- PROMPT:
Could you filter the data below down to the lines that hold the word "sterren"?

- SUPPLIED ENTRIES:
● ● ● ● ●

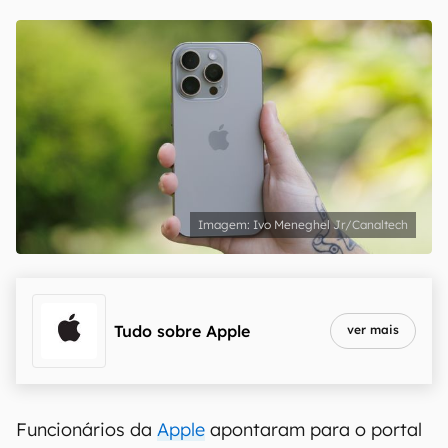
Ivo Meneghel Jr/Canaltech
Tudo sobre
Apple
ver mais
Funcionários da
Apple
apontaram para o portal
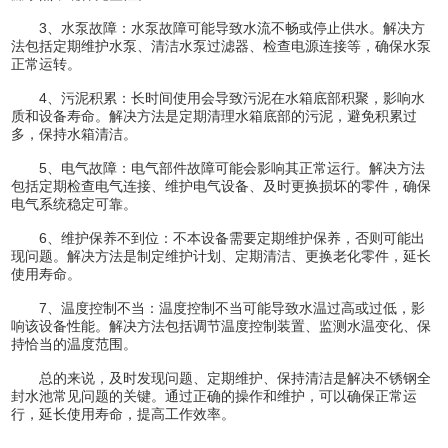
3、水泵故障：水泵故障可能导致水流不畅或停止供水。解决方
法包括定期维护水泵、清洁水泵过滤器、检查电源连接等，确保水泵
正常运转。
4、污泥积累：长时间使用会导致污泥在水箱底部积聚，影响水
质和设备寿命。解决方法是定期清理水箱底部的污泥，避免积累过
多，保持水箱清洁。
5、电气故障：电气部件故障可能会影响其正常运行。解决方法
包括定期检查电气连接、维护电气设备、及时更换损坏的零件，确保
电气系统稳定可靠。
6、维护保养不到位：不本设备需要定期维护保养，否则可能出
现问题。解决方法是制定维护计划、定期清洁、更换老化零件，延长
使用寿命。
7、温度控制不当：温度控制不当可能导致水温过高或过低，影
响该设备性能。解决方法包括调节温度控制装置、监测水温变化、保
持恰当的温度范围。
总的来说，及时发现问题、定期维护、保持清洁是解决不锈钢全
封水池常见问题的关键。通过正确的操作和维护，可以确保正常运
行，延长使用寿命，提高工作效率。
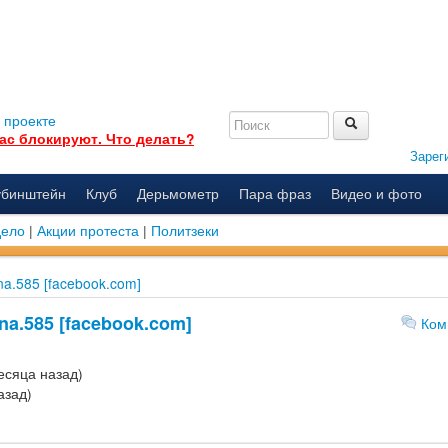
 проекте
ас блокируют. Что делать?
Зарег
убинштейн
Клуб
Дерьмометр
Пара фраз
Видео и фото
дело
|
Акции протеста
|
Политзеки
ina.585 [facebook.com]
na.585 [facebook.com]
Ком
есяца назад)
азад)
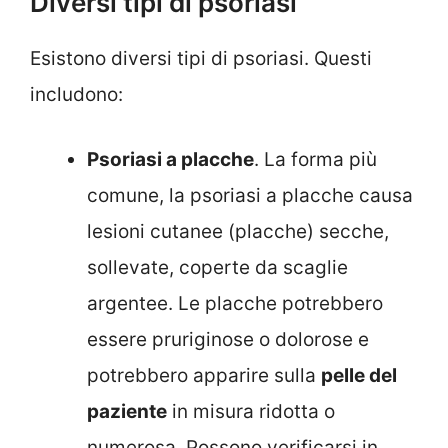
Diversi tipi di psoriasi
Esistono diversi tipi di psoriasi. Questi
includono:
Psoriasi a placche
. La forma più
comune, la psoriasi a placche causa
lesioni cutanee (placche) secche,
sollevate, coperte da scaglie
argentee. Le placche potrebbero
essere pruriginose o dolorose e
potrebbero apparire sulla
pelle del
paziente
in misura ridotta o
numerosa. Possono verificarsi in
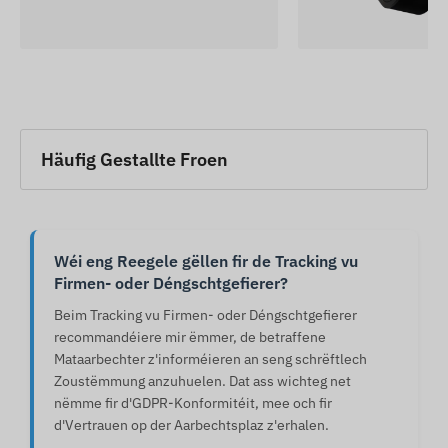
Häufig Gestallte Froen
Wéi eng Reegele gëllen fir de Tracking vu
Firmen- oder Déngschtgefierer?
Beim Tracking vu Firmen- oder Déngschtgefierer
recommandéiere mir ëmmer, de betraffene
Mataarbechter z'informéieren an seng schrëftlech
Zoustëmmung anzuhuelen. Dat ass wichteg net
nëmme fir d'GDPR-Konformitéit, mee och fir
d'Vertrauen op der Aarbechtsplaz z'erhalen.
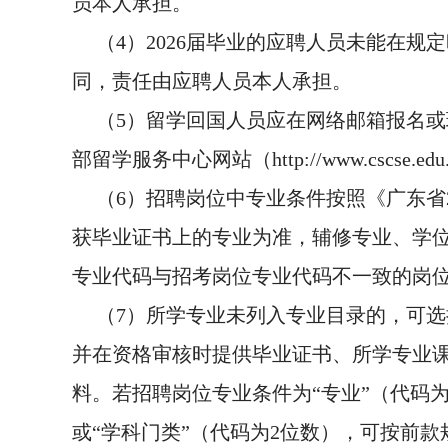
员本人承担。
（4）2026届毕业的应聘人员未能在
同，责任由应聘人员本人承担。
（5）留学回国人员应在网络邮箱报名
部留学服务中心网站（http://www.cscse
（6）招聘岗位中专业条件按照《广东省
获毕业证书上的专业为准，辅修专业、学
专业代码与招考岗位专业代码不一致的岗
（7）所学专业未列入专业目录的，可
并在资格审核时提供毕业证书、所学专业
料。若招聘岗位专业条件为“专业”（代码为
或“学科门类”（代码为2位数），可按前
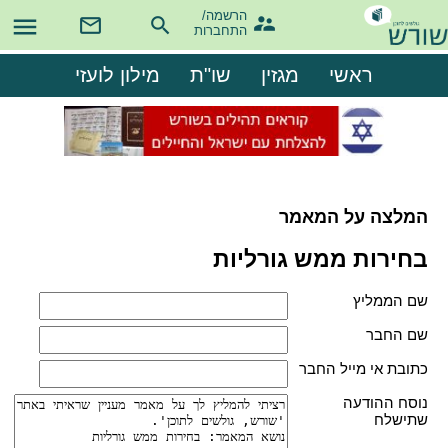
הרשמה/

התחברות
ראשי
מגזין
שו"ת
מילון לועזי
המלצה על המאמר
בחירות ממש גורליות
שם הממליץ
שם החבר
כתובת אי מייל החבר
נוסח ההודעה
שתישלח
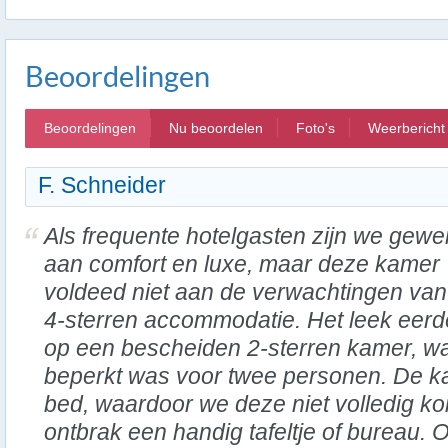
Beoordelingen
Beoordelingen
Nu beoordelen
Foto's
Weerbericht
F. Schneider
Als frequente hotelgasten zijn we gew
aan comfort en luxe, maar deze kamer
voldeed niet aan de verwachtingen va
4-sterren accommodatie. Het leek eerd
op een bescheiden 2-sterren kamer, waa
beperkt was voor twee personen. De ka
bed, waardoor we deze niet volledig 
ontbrak een handig tafeltje of bureau.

● ● ● ● ●

- RESULT FOR THIS EXERCISE:
4-sterren accommodatie. Het leek eerd
op een bescheiden 2-sterren kamer, waa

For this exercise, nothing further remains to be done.